TASK GOAL: Every line of the listing below should be written out exactly, minus its images.

DATA:
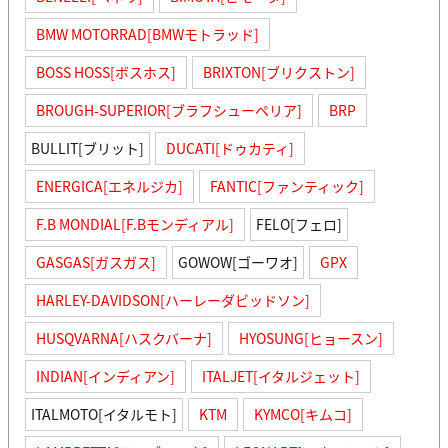
BMW MOTORRAD[BMWモトラッド]
BOSS HOSS[ボスホス]
BRIXTON[ブリクストン]
BROUGH-SUPERIOR[ブラフシューペリア]
BRP
BULLIT[ブリット]
DUCATI[ドゥカティ]
ENERGICA[エネルジカ]
FANTIC[ファンティック]
F.B MONDIAL[F.Bモンディアル]
FELO[フェロ]
GASGAS[ガスガス]
GOWOW[ゴーワオ]
GPX
HARLEY-DAVIDSON[ハーレーダビッドソン]
HUSQVARNA[ハスクバーナ]
HYOSUNG[ヒョースン]
INDIAN[インディアン]
ITALJET[イタルジェット]
ITALMOTO[イタルモト]
KTM
KYMCO[キムコ]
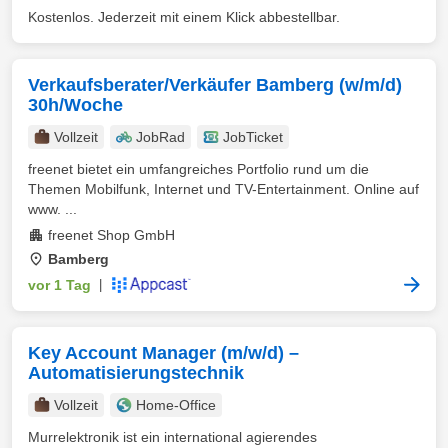
Kostenlos. Jederzeit mit einem Klick abbestellbar.
Verkaufsberater/Verkäufer Bamberg (w/m/d)
30h/Woche
Vollzeit
JobRad
JobTicket
freenet bietet ein umfangreiches Portfolio rund um die
Themen Mobilfunk, Internet und TV-Entertainment. Online auf
www. ...
freenet Shop GmbH
Bamberg
vor 1 Tag
|
Key Account Manager (m/w/d) –
Automatisierungstechnik
Vollzeit
Home-Office
Murrelektronik ist ein international agierendes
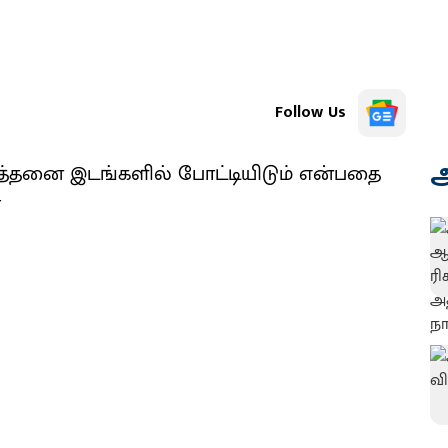
Follow Us
அ
 எத்தனை இடங்களில் போட்டியிடும் என்பதை
ோ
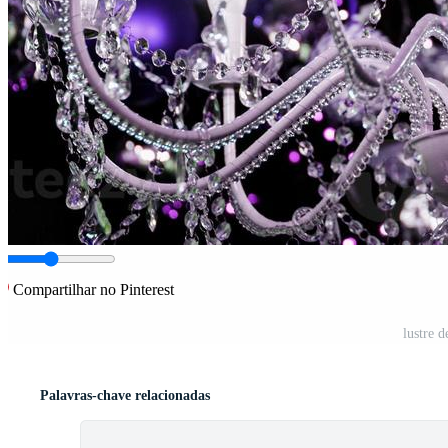
Compartilhar no Pinterest
lustre d
Palavras-chave relacionadas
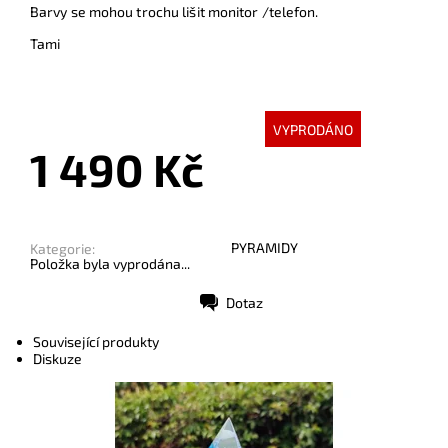
Barvy se mohou trochu lišit monitor /telefon.
Tami
VYPRODÁNO
1 490 Kč
PYRAMIDY
Kategorie:
Položka byla vyprodána...
Dotaz
Tisk
Související produkty
Diskuze
Dostupnost:
Skladem
Kód:
8664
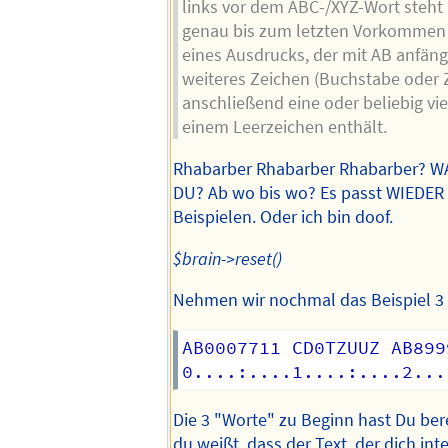
links vor dem ABC-/XYZ-Wort steht
genau bis zum letzten Vorkommen 
eines Ausdrucks, der mit AB anfän
weiteres Zeichen (Buchstabe oder Z
anschließend eine oder beliebig viel
einem Leerzeichen enthält.
Rhabarber Rhabarber Rhabarber? 
DU? Ab wo bis wo? Es passt WIEDER 
Beispielen. Oder ich bin doof.
$brain->reset()
Nehmen wir nochmal das Beispiel 3 
AB0007711 CD0TZUUZ AB899
Die 3 "Worte" zu Beginn hast Du berei
du weißt, dass der Text, der dich inte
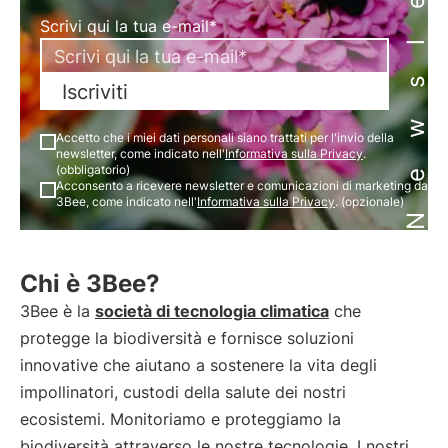
Newsletter
Scrivi qui la tua e-mail*
Iscriviti
Accetto che i miei dati personali siano trattati per l'invio della
newsletter, come indicato nell'
Informativa sulla Privacy
.
(obbligatorio)
Acconsento a ricevere newsletter e comunicazioni di marketing da
3Bee, come indicato nell'
Informativa sulla Privacy
. (opzionale)
Chi è 3Bee?
3Bee è la
società di tecnologia climatica
che
protegge la biodiversità e fornisce soluzioni
innovative che aiutano a sostenere la vita degli
impollinatori, custodi della salute dei nostri
ecosistemi. Monitoriamo e proteggiamo la
biodiversità attraverso le nostre tecnologie. I nostri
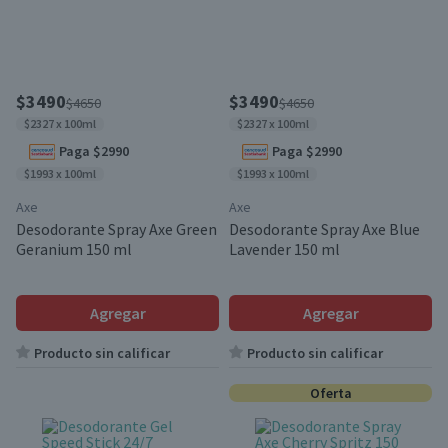
$3490
$3490
$4650
$4650
$2327 x 100ml
$2327 x 100ml
Paga $2990
Paga $2990
$1993 x 100ml
$1993 x 100ml
Axe
Axe
Desodorante Spray Axe Green
Desodorante Spray Axe Blue
Geranium 150 ml
Lavender 150 ml
Agregar
Agregar
Producto sin calificar
Producto sin calificar
Oferta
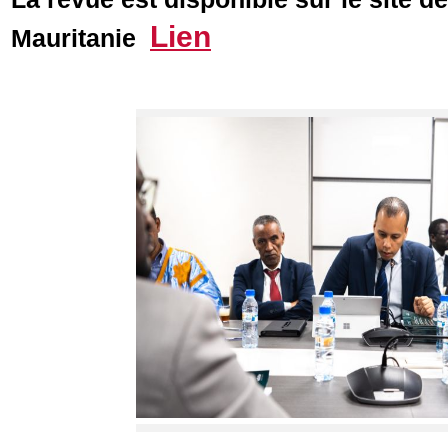
Lien
Mauritanie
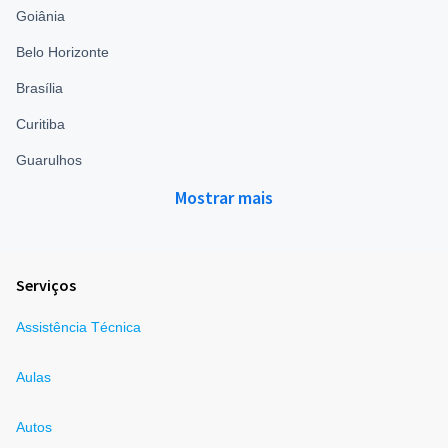
Goiânia
Belo Horizonte
Brasília
Curitiba
Guarulhos
Mostrar mais
Serviços
Assistência Técnica
Aulas
Autos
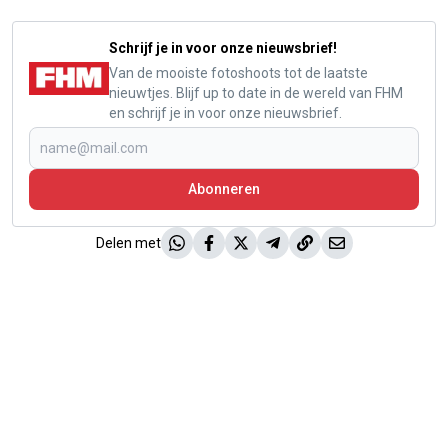
Schrijf je in voor onze nieuwsbrief!
Van de mooiste fotoshoots tot de laatste
nieuwtjes. Blijf up to date in de wereld van FHM
en schrijf je in voor onze nieuwsbrief.
Abonneren
Delen met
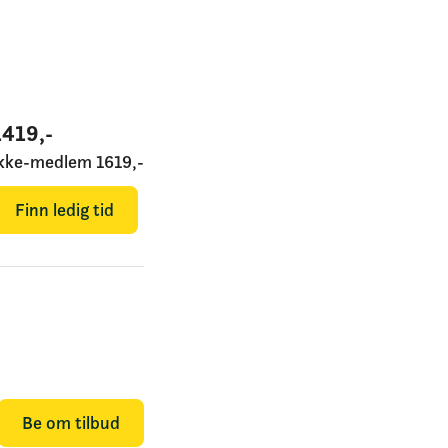
1419
,-
Ikke-medlem
1619
,-
Finn ledig tid
Be om tilbud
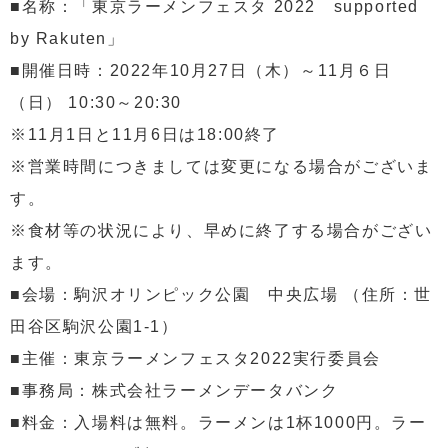
■名称：「東京ラーメンフェスタ 2022 supported
by Rakuten」
■開催日時：2022年10月27日（木）～11月６日
（日） 10:30～20:30
※11月1日と11月6日は18:00終了
※営業時間につきましては変更になる場合がございま
す。
※食材等の状況により、早めに終了する場合がござい
ます。
■会場：駒沢オリンピック公園 中央広場 （住所：世
田谷区駒沢公園1-1）
■主催：東京ラーメンフェスタ2022実行委員会
■事務局：株式会社ラーメンデータバンク
■料金：入場料は無料。ラーメンは1杯1000円。ラー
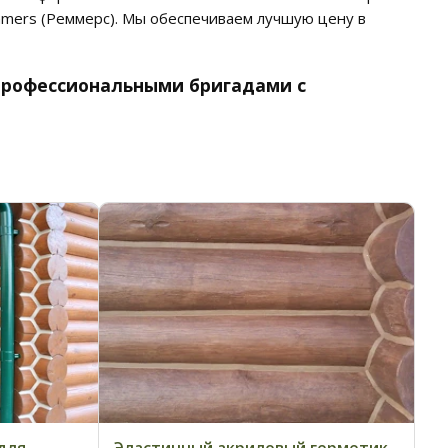
mmers (Реммерс). Мы обеспечиваем лучшую цену в
профессиональными бригадами с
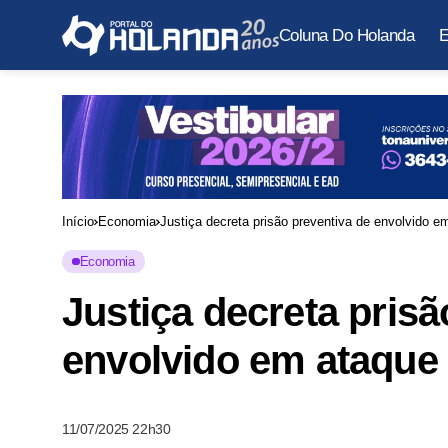
Coluna Do Holanda
E
Início
Economia
Justiça decreta prisão preventiva de envolvido 
Economia
Justiça decreta prisã
envolvido em ataque
11/07/2025 22h30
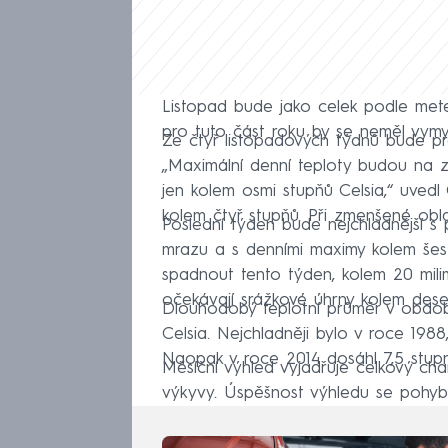
Listopad bude jako celek podle met
pro tuto část roku by se neměl vymy
Ze čtyř listopadových týdnů bude pr
„Maximální denní teploty budou na z
jen kolem osmi stupňů Celsia,“ uve
kolem čtyř stupňů. Při zmenšené obla
Poslední týden bude nejchladnější s
mrazu a s denními maximy kolem šest
spadnout tento týden, kolem 20 mili
očekávají srážkové úhrny kolem deseti
Dlouhodobý teplotní průměr v období
Celsia. Nejchladněji bylo v roce 1988
Naopak v roce 2014 dosáhl 7,5 stupn
Měsíční výhled vyjadřuje celkový ch
výkyvy. Úspěšnost výhledu se pohyb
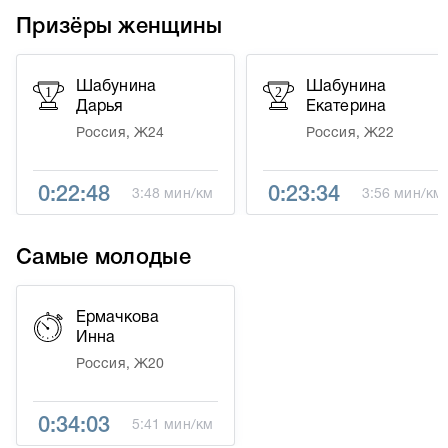
Призёры женщины
Шабунина
Шабунина
1
2
Дарья
Екатерина
Россия, Ж24
Россия, Ж22
0:22:48
0:23:34
3:48 мин/км
3:56 мин/км
Самые молодые
Ермачкова
Инна
Россия, Ж20
0:34:03
5:41 мин/км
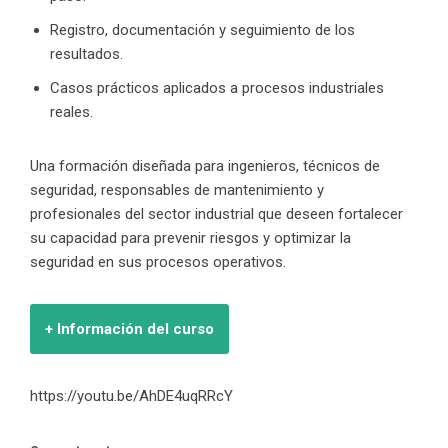
Registro, documentación y seguimiento de los
resultados.
Casos prácticos aplicados a procesos industriales
reales.
Una formación diseñada para ingenieros, técnicos de
seguridad, responsables de mantenimiento y
profesionales del sector industrial que deseen fortalecer
su capacidad para prevenir riesgos y optimizar la
seguridad en sus procesos operativos.
+ Información del curso
https://youtu.be/AhDE4uqRRcY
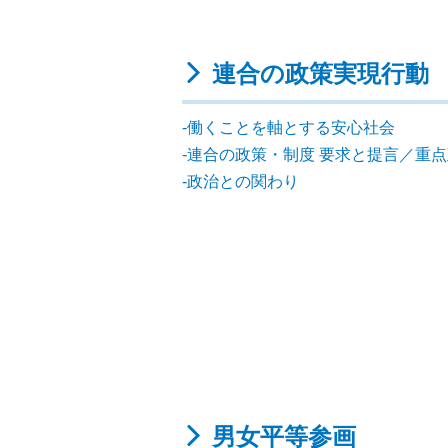
連合の政策実現行動
働くことを軸とする安心社会
連合の政策・制度 要求と提言／重
政治との関わり
男女平等参画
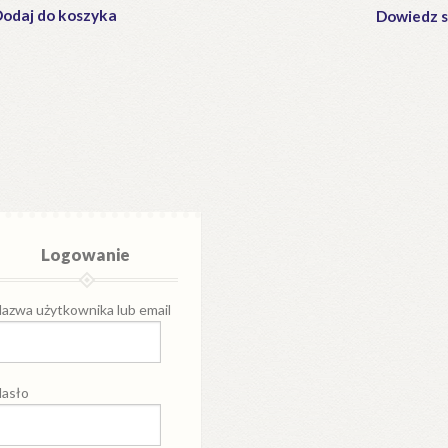
odaj do koszyka
Dowiedz s
Logowanie
azwa użytkownika lub email
asło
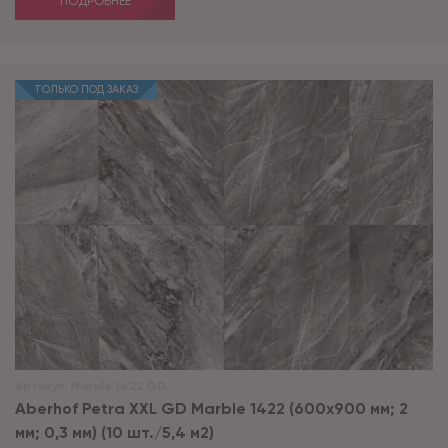
ПОДРОБНЕЕ
ТОЛЬКО ПОД ЗАКАЗ
Артикул:
Marble 1422 GD
Aberhof Petra XXL GD Marble 1422 (600x900 мм; 2
мм; 0,3 мм) (10 шт./5,4 м2)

ANSWER TO THIS PROBLEM:
BMW MOTORRAD[BMWモトラッド]
BOSS HOSS[ボスホス]
BRIXTON[ブリクストン]
BROUGH-SUPERIOR[ブラフシューペリア]
BRP
BULLIT[ブリット]
DUCATI[ドゥカティ]
ENERGICA[エネルジカ]
FANTIC[ファンティック]
F.B MONDIAL[F.Bモンディアル]
FELO[フェロ]
GASGAS[ガスガス]
GOWOW[ゴーワオ]
GPX
HARLEY-DAVIDSON[ハーレーダビッドソン]
HUSQVARNA[ハスクバーナ]
HYOSUNG[ヒョースン]
INDIAN[インディアン]
ITALJET[イタルジェット]
ITALMOTO[イタルモト]
KTM
KYMCO[キムコ]
Kostenlos. Jederzeit mit einem Klick abbestellbar.
Verkaufsberater/Verkäufer Bamberg (w/m/d)
30h/Woche
Vollzeit
JobRad
JobTicket
freenet bietet ein umfangreiches Portfolio rund um die
Themen Mobilfunk, Internet und TV-Entertainment. Online auf
www. ...
freenet Shop GmbH
Bamberg
vor 1 Tag
|
Key Account Manager (m/w/d) –
Automatisierungstechnik
Vollzeit
Home-Office
Murrelektronik ist ein international agierendes
Follow Us
அ
 எத்தனை இடங்களில் போட்டியிடும் என்பதை
ோ
Compartilhar no Pinterest
lustre d
Palavras-chave relacionadas
Barvy se mohou trochu lišit monitor /telefon.
Tami
VYPRODÁNO
1 490 Kč
PYRAMIDY
Kategorie:
Položka byla vyprodána...
Dotaz
Tisk
Související produkty
Diskuze
Dostupnost:
Skladem
Kód:
8664
links vor dem ABC-/XYZ-Wort steht
genau bis zum letzten Vorkommen 
eines Ausdrucks, der mit AB anfän
weiteres Zeichen (Buchstabe oder Z
anschließend eine oder beliebig viel
einem Leerzeichen enthält.
Rhabarber Rhabarber Rhabarber? 
DU? Ab wo bis wo? Es passt WIEDER 
Beispielen. Oder ich bin doof.
$brain->reset()
Nehmen wir nochmal das Beispiel 3 
AB0007711 CD0TZUUZ AB899
Die 3 "Worte" zu Beginn hast Du berei
du weißt, dass der Text, der dich inte
Newsletter
Scrivi qui la tua e-mail*
Iscriviti
Accetto che i miei dati personali siano trattati per l'invio della
newsletter, come indicato nell'
Informativa sulla Privacy
.
(obbligatorio)
Acconsento a ricevere newsletter e comunicazioni di marketing da
3Bee, come indicato nell'
Informativa sulla Privacy
. (opzionale)
Chi è 3Bee?
3Bee è la
società di tecnologia climatica
che
protegge la biodiversità e fornisce soluzioni
innovative che aiutano a sostenere la vita degli
impollinatori, custodi della salute dei nostri
ecosistemi. Monitoriamo e proteggiamo la
biodiversità attraverso le nostre tecnologie. I nostri
$3490
$3490
$4650
$4650
$2327 x 100ml
$2327 x 100ml
Paga $2990
Paga $2990
$1993 x 100ml
$1993 x 100ml
Axe
Axe
Desodorante Spray Axe Green
Desodorante Spray Axe Blue
Geranium 150 ml
Lavender 150 ml
Agregar
Agregar
Producto sin calificar
Producto sin calificar
Oferta
Lien
Mauritanie
Goiânia
Belo Horizonte
Brasília
Curitiba
Guarulhos
Mostrar mais
Serviços
Assistência Técnica
Aulas
Autos
Schrijf je in voor onze nieuwsbrief!
Van de mooiste fotoshoots tot de laatste
nieuwtjes. Blijf up to date in de wereld van FHM
en schrijf je in voor onze nieuwsbrief.
Abonneren
Delen met
1419
,-
Ikke-medlem
1619
,-
Finn ledig tid
Be om tilbud
■名称：「東京ラーメンフェスタ 2022 supported
by Rakuten」
■開催日時：2022年10月27日（木）～11月６日
（日） 10:30～20:30
※11月1日と11月6日は18:00終了
※営業時間につきましては変更になる場合がございま
す。
※食材等の状況により、早めに終了する場合がござい
ます。
■会場：駒沢オリンピック公園 中央広場 （住所：世
田谷区駒沢公園1-1）
■主催：東京ラーメンフェスタ2022実行委員会
■事務局：株式会社ラーメンデータバンク
■料金：入場料は無料。ラーメンは1杯1000円。ラー
mmers (Реммерс). Мы обеспечиваем лучшую цену в
профессиональными бригадами с
Coluna Do Holanda
E
Início
Economia
Justiça decreta prisão preventiva de envolvido 
Economia
Justiça decreta prisã
envolvido em ataque
11/07/2025 22h30
Listopad bude jako celek podle met
pro tuto část roku by se neměl vymy
Ze čtyř listopadových týdnů bude pr
„Maximální denní teploty budou na z
jen kolem osmi stupňů Celsia,“ uve
kolem čtyř stupňů. Při zmenšené obla
Poslední týden bude nejchladnější s
mrazu a s denními maximy kolem šest
spadnout tento týden, kolem 20 mili
očekávají srážkové úhrny kolem deseti
Dlouhodobý teplotní průměr v období
Celsia. Nejchladněji bylo v roce 1988
Naopak v roce 2014 dosáhl 7,5 stupn
Měsíční výhled vyjadřuje celkový ch
výkyvy. Úspěšnost výhledu se pohyb
Призёры женщины
Шабунина
Шабунина
1
2
Дарья
Екатерина
Россия, Ж24
Россия, Ж22
0:22:48
0:23:34
3:48 мин/км
3:56 мин/км
Самые молодые
Ермачкова
Инна
Россия, Ж20
0:34:03
5:41 мин/км
Registro, documentación y seguimiento de los
resultados.
Casos prácticos aplicados a procesos industriales
reales.
Una formación diseñada para ingenieros, técnicos de
seguridad, responsables de mantenimiento y
profesionales del sector industrial que deseen fortalecer
su capacidad para prevenir riesgos y optimizar la
seguridad en sus procesos operativos.
+ Información del curso
https://youtu.be/AhDE4uqRRcY
連合の政策実現行動
働くことを軸とする安心社会
連合の政策・制度 要求と提言／重
政治との関わり
男女平等参画
odaj do koszyka
Dowiedz s
Logowanie
azwa użytkownika lub email
asło
ПОДРОБНЕЕ
ТОЛЬКО ПОД ЗАКАЗ
Артикул:
Marble 1422 GD
Aberhof Petra XXL GD Marble 1422 (600x900 мм; 2
мм; 0,3 мм) (10 шт./5,4 м2)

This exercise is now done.